This is no April Fool's Joke, y'all. I tried a hair "hack" I found on Pinterest, and the results were so disastrous I almost called FEMA. I'm all about shaving precious time off my morning routine, so when I found this pin that promised to help me "MASTER THE BLOWOUT," I was thrilled. I pulled the article up on my Galaxy S3 this morning as a reference as I followed the instructions step by step. I even used velcro rollers. I was so optimistic. I put my hair in the rollers and finished my makeup and tended to my daughter, who was screaming at the top of her lungs because she'd tossed Sophie out of her crib and I wasn't able to embark on an immediate rescue mission. After I finished my makeup, rescued Sophie, and returned to el baño, I began to take my hair out of the rollers.
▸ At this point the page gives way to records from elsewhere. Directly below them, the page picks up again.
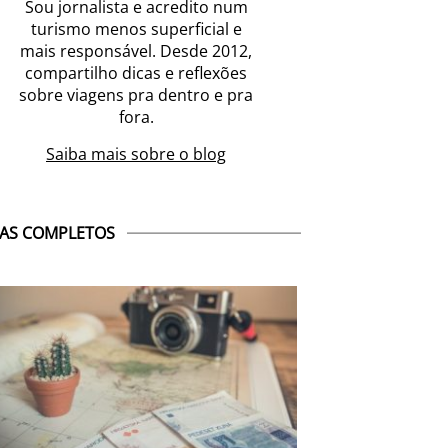
Sou jornalista e acredito num
turismo menos superficial e
mais responsável. Desde 2012,
compartilho dicas e reflexões
sobre viagens pra dentro e pra
fora.
Saiba mais sobre o blog
AS COMPLETOS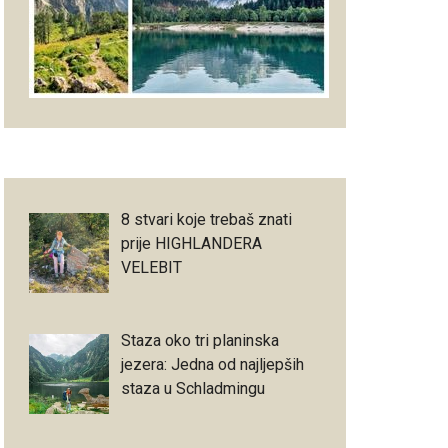
8 stvari koje trebaš znati
prije HIGHLANDERA
VELEBIT
Staza oko tri planinska
jezera: Jedna od najljepših
staza u Schladmingu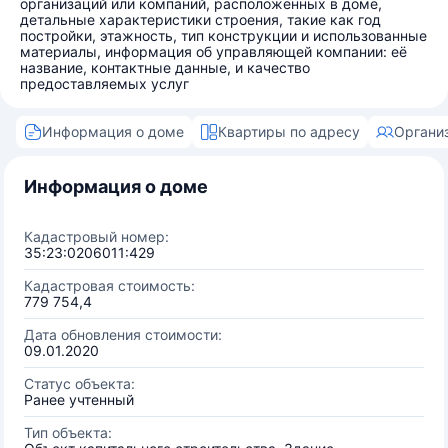
организаций или компаний, расположенных в доме,
детальные характеристики строения, такие как год
постройки, этажность, тип конструкции и использованные
материалы, информация об управляющей компании: её
название, контактные данные, и качество
предоставляемых услуг
Информация о доме
Квартиры по адресу
Органи
Информация о доме
Кадастровый номер:
35:23:0206011:429
Кадастровая стоимость:
779 754,4
Дата обновления стоимости:
09.01.2020
Статус объекта:
Ранее учтенный
Тип объекта: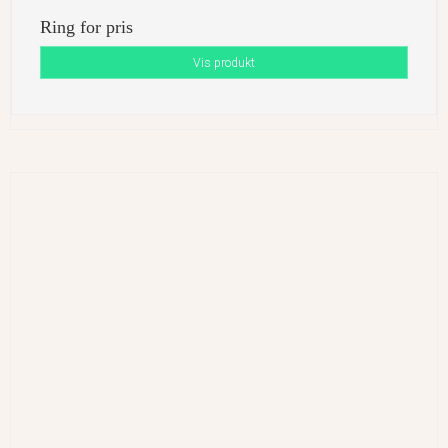
Ring for pris
Vis produkt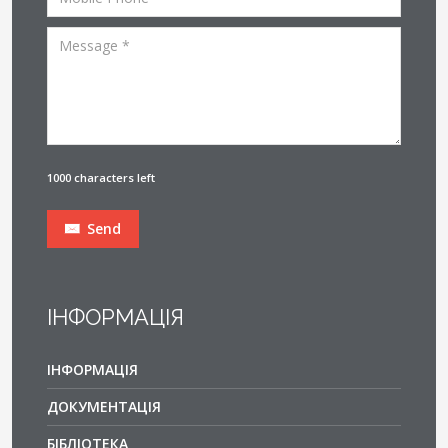
1000 characters left
Send
ІНФОРМАЦІЯ
ІНФОРМАЦІЯ
ДОКУМЕНТАЦІЯ
БІБЛІОТЕКА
I imagined smooth, sleek, voluminous curls. I was going to look like I stepped out of a freaking Pantene commercial. I would walk up and down the halls of the Townsquare Media Tuscaloosa office, basking in the glow of countless comments from coworkers. Everyone was going to be all, "Dang. Meg really stepped up her style game."
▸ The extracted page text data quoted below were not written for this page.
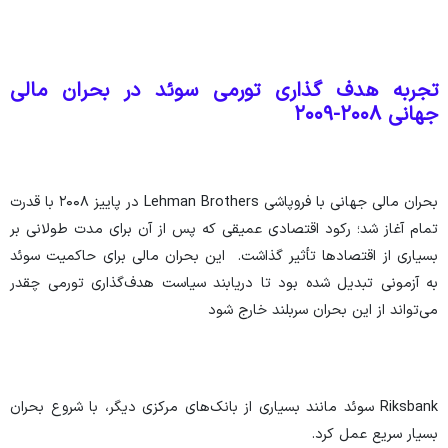
تجربه هدف گذاری تورمی سوئد در بحران مالی
جهانی ۲۰۰۸-۲۰۰۹
بحران مالی جهانی با فروپاشی Lehman Brothers در پاییز ۲۰۰۸ با قدرت
تمام آغاز شد؛ رکود اقتصادی عمیقی که پس از آن برای مدت طولانی بر
بسیاری از اقتصاد‌ها تأثیر گذاشت. این بحران مالی برای حاکمیت سوئد
به آزمونی تبدیل شده بود تا دریابند سیاست هدف‌گذاری تورمی چقدر
می‌تواند از این بحران سربلند خارج شود
Riksbank سوئد مانند بسیاری از بانک‌های مرکزی دیگر، با شروع بحران
بسیار سریع عمل کرد.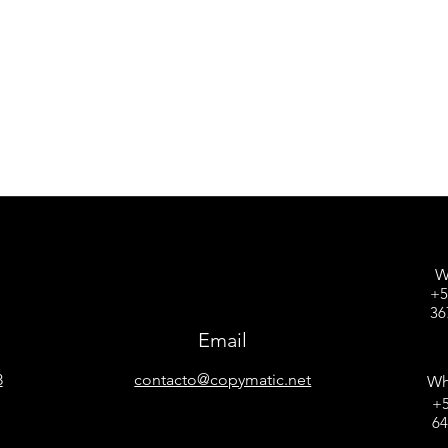
W
+5
36
Email
8
contacto@copymatic.net
Wh
+5
6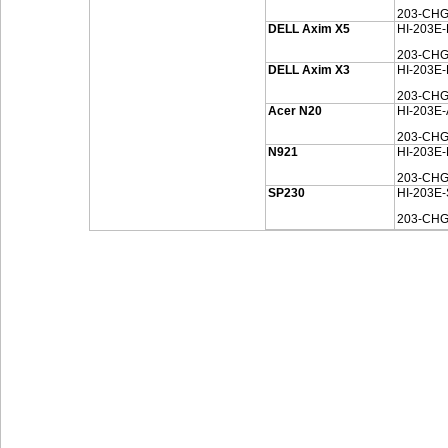
203-CHG
DELL Axim X5
HI-203E
203-CHG
DELL Axim X3
HI-203E
203-CHG
Acer N20
HI-203E
203-CH
N921
HI-203E
203-CHG
SP230
HI-203E
203-CHG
That dream became a real nightmare the second I started unraveling my hair from the velcro rollers. My naturally curly hair had accepted the roller as its new home and did not want to leave. I thought I was going to have to take scissors to my hair to get the everlovin' rollers out. At this point, my baby is in the other room shrieking again, and I am in FULL ON PANIC MODE. I used a little spritz of detangler to get the other rollers out and then looked in the mirror.

I died.

meg summers bad hair day
Sad face because this scarred me for life.

I looked like a deranged Texas beauty queen. I wanted volume, but what I got was a Level Five Rat's Nest. I looked back down at my phone to see if I had enough time to wash my hair and style it normally, but it was already 7:45am. I didn't even have time to cry--when would I be able to redo all my makeup?

I put the Horror of All Horrors in a ponytail and headed out the door. Once I got to work, I immediately ran to the bathroom to see if my sleek pony had helped calm the cray cray out of my hair. The volume had been reduced by about 50%, but... It was still AWFUL. I took some pictures; they don't do it justice. This is the worst hair day I've had in a looooooong time.

I know they say, "The higher the hair, the closer to God," but at this point even God would say, "Hey, you might want to do something about that hair, my child."

I sprayed the living daylights out of it with a little Batiste Blush, brushed it down, and then pulled in into a low pony. Then I lacquered it down with so much hair spray that I now have a hole in the Ozone Layer to follow me around for all eternity. Looks good, but I will be forever scarred.